Stolyarov argues that infrastructure is key to encouraging private investment in the regions. He says: "Our institute did research into 100 big investment projects that could take place throughout Russia, worth a total of $230bn in investment over the next 10 years. We found that the principle barrier to these projects taking place was poor infrastructure — roads, electricity, pipelines, railways. If the government invested say $80bn in infrastructure, it could attract a further $230bn in private capital."

At the same time, certain risks are obvious. First, as a source at the EBRD says: "PPPs [public-private partnerships] are fairly new and controversial mechanisms even in the UK, where they were invented. Even there, with all the institutional strength of the UK legal system, there is a danger of a confusion of public and private interests. There’s even more of a danger of that in Russia."

Thus we see in the petrochemical project in Tatarstan, for example, that the joint venture attracting $600m in Russian taxpayers’ money, called NNPZ, is 50% owned by two private funds, and that neither Tatneft nor the general director of NNPZ say they know who the main shareholders of these funds are.

The presence of either the EBRD or the IFC in these projects might help to guarantee that tender processes were transparent, but it is notable that both the EBRD and the IFC have both so far not played a role in the government’s PPP programme.

Nonetheless, the projects illustrate a central strand of the Russian government’s regional development philosophy — "if you regions show yourselves able to attract private capital, we will also donate federal capital to match it".

Eric Rasmussen, deputy head of the EBRD’s Moscow office, says: "It has become very fashionable to be known as a pro-investor regional administration. In fact, it has become a criterion for being on good terms with the Russian government."

Some regions have shown themselves particularly adept at attracting foreign investment. Tatarstan is an obvious example. In the last five months, delegations led by its president and prime minister have made investor presentations at Davos, at the Mipim real estate conference at Cannes, in Liepzig, in London and in Singapore. Umberto dela Salla of Foster Wheeler says: "They really understand the rules of the game, how to attract foreign capital."

Other regions which make similar efforts include Krasnodar, which holds a successful investment conference in Sochi every September; Samara, which has become one of the most prosperous regions in Russia over the last eight years; and Nizhny Novgorod.
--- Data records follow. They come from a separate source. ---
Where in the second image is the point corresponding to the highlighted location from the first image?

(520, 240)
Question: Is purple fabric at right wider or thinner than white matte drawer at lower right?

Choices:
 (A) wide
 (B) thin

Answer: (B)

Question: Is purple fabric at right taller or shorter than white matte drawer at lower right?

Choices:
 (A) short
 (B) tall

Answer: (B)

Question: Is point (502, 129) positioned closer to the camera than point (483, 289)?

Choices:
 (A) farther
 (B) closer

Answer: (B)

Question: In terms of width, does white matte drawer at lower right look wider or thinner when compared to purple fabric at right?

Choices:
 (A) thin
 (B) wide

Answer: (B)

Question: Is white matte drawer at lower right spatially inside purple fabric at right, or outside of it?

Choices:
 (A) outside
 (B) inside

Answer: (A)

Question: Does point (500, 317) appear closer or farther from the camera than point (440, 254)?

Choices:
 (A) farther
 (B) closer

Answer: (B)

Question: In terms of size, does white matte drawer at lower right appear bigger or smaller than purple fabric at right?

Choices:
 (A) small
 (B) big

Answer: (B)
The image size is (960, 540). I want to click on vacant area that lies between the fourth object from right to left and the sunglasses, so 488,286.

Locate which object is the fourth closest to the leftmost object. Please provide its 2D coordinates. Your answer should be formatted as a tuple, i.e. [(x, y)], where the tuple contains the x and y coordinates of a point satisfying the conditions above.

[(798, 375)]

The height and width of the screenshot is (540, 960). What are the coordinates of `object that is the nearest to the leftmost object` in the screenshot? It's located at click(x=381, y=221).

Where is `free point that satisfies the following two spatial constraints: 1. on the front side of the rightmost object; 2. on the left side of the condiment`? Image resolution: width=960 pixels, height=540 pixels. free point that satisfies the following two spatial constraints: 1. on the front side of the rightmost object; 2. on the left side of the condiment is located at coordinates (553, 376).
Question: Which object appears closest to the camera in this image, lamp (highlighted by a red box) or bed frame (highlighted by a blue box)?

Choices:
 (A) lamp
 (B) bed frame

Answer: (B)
Opportunities for the adventurous

Such regions offer great opportunities to the adventurous investor. One example is Kendrick White, an experienced US investor who has been living in Russia since 1982, working with the EBRD and PricewaterhouseCoopers. He has spent most of that time living in Nizhny Novgorod, and finding local entrepreneurs to back through his investment company, Marchmont Capital Partners.
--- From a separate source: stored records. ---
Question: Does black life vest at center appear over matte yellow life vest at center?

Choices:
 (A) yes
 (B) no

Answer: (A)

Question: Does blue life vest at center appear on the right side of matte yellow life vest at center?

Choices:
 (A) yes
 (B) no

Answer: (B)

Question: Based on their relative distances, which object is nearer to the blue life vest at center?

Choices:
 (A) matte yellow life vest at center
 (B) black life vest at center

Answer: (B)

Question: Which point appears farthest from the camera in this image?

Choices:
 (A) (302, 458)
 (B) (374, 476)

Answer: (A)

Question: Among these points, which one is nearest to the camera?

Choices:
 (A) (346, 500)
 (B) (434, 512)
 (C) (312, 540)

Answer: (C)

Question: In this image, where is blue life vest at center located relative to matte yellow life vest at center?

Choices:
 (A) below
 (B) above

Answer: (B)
He says: "Regions are a bit like a black box. They haven’t had the culture to do much self-presentation and to try and seek out investment. That’s changing as companies from Moscow and abroad reach out into the regions. Now regional firms have to adapt and modernise to survive. So where two years ago I was pleading with local firms to let me invest, now the local firms are much more hungry for capital."

White is particularly proud of his home town, Nizhny Novgorod, as a target for investment. He says: "We have one of the largest paper mills in the world here, one of the largest oil refineries of the former USSR, one of the biggest manufacturers of automobile glass in the world, one of the best mathematics schools in the world — according to Bill Gates — and much of the Soviet military industrial complex was based here, so there’s a lot of serious scientific talent here, and they’re now looking for venture capital."

He’s been putting local entrepreneurs in touch with high-net-worth investors in the West, but now he wants to take his business model to the next level, by raising a regional high-tech venture capital fund next year, and by publishing a monthly guide on investing in the Russian regions.